Last week, NZ Yarn Ltd announced its new strategic shareholder and business partner – Hemp New Zealand Ltd.
NZ Yarn Ltd manufactures wool spun yarns for the carpet industry worldwide. As for Hemp New Zealand Ltd, well, we’re not sure about its activities up to this point. However, the firm has been around for a while, with the New Zealand Companies Office showing it was incorporated back in 2008.
Under the partnership agreement, Hemp New Zealand has acquired a 15% interest in NZ Yarn. Furthermore, the company will construct a hemp fibre processing facility within the NZ Yarn factory, which is located in Burnside, Christchurch.
The facility will separate hemp stalks into fibre and hurd. Hemp fibre can be woven and used in yarn systems. The hurd, which is the woody core material of the industrial hemp plant, can be used in multiple applications, particularly in the construction industry.

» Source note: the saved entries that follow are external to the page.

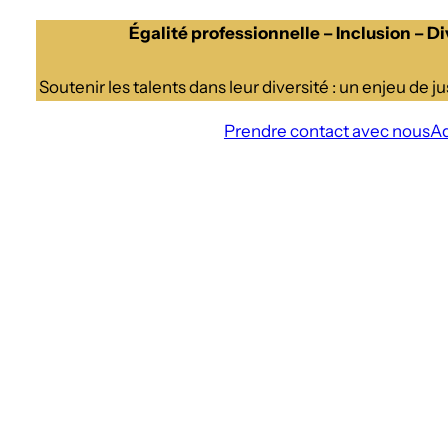
Égalité professionnelle – Inclusion – Di
Soutenir les talents dans leur diversité : un enjeu de jus
Prendre contact avec nous
A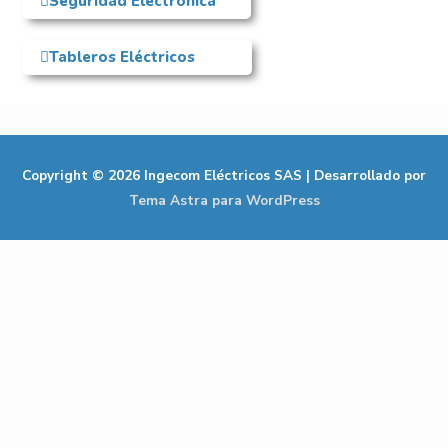
Seguridad Electrónica
Tableros Eléctricos
Copyright © 2026
Ingecom Eléctricos SAS
| Desarrollado por
Tema Astra para WordPress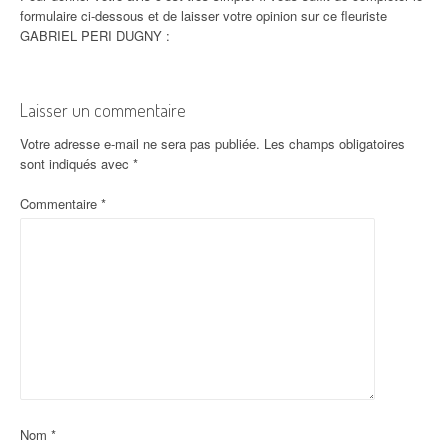
formulaire ci-dessous et de laisser votre opinion sur ce fleuriste
GABRIEL PERI DUGNY :
Laisser un commentaire
Votre adresse e-mail ne sera pas publiée.
Les champs obligatoires
sont indiqués avec
*
Commentaire
*
Nom
*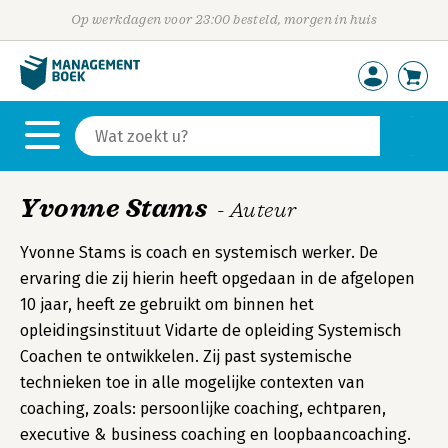
Op werkdagen voor 23:00 besteld, morgen in huis
Yvonne Stams
- Auteur
Yvonne Stams is coach en systemisch werker. De
ervaring die zij hierin heeft opgedaan in de afgelopen
10 jaar, heeft ze gebruikt om binnen het
opleidingsinstituut Vidarte de opleiding Systemisch
Coachen te ontwikkelen. Zij past systemische
technieken toe in alle mogelijke contexten van
coaching, zoals: persoonlijke coaching, echtparen,
executive & business coaching en loopbaancoaching.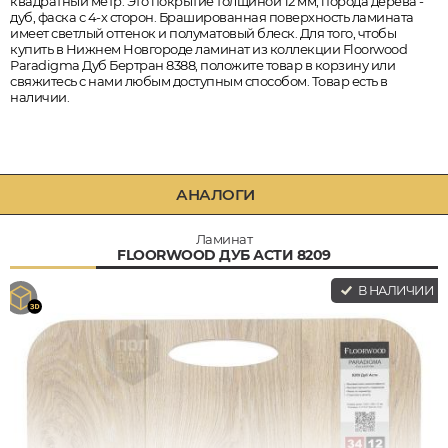
квадратный метр. Это покрытие толщиной 12 мм, порода дерева -
дуб, фаска с 4-х сторон. Брашированная поверхность ламината
имеет светлый оттенок и полуматовый блеск. Для того, чтобы
купить в Нижнем Новгороде ламинат из коллекции Floorwood
Paradigma Дуб Бертран 8388, положите товар в корзину или
свяжитесь с нами любым доступным способом. Товар есть в
наличии.
АНАЛОГИ
Ламинат
FLOORWOOD ДУБ АСТИ 8209
В НАЛИЧИИ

“There are many, many consumer and industrial uses for both hemp fibre and hurd,” said Dave Jordan, chief executive of Hemp New Zealand. “We’re extremely excited about partnering with NZ Yarn and initially developing hemp and wool yarn blends which will provide consumers with a wider variety of products made from natural fibres.”
NZ Yarn chairman Craig Carr says hemp and wool’s attributes are of huge importance given the negative environmental impact associated with synthetic fibres. Hemp also has advantages over other natural fibres such as cotton, with less inputs including pesticides and water required.
Hemp provides one of the strongest natural fibres (pictured above). Among its many positive attributes is it retains colour better than cotton when dyed, has anti-bacterial properties and offers excellent breathability. It’s already being used for everything stuffing furnishings to the production of high quality textiles.
Just about every part of the industrial hemp plant has value and purpose – either as fuel, fibre or medicine or food. However, different strains are grown for different purposes. It was only relatively recently that a ban on hemp seed foods in New Zealand was lifted.
“Overall, hemp can provide a very good return for both farmers and processors, as well as a high quality end product for the consumer,” says Mr. Jordan.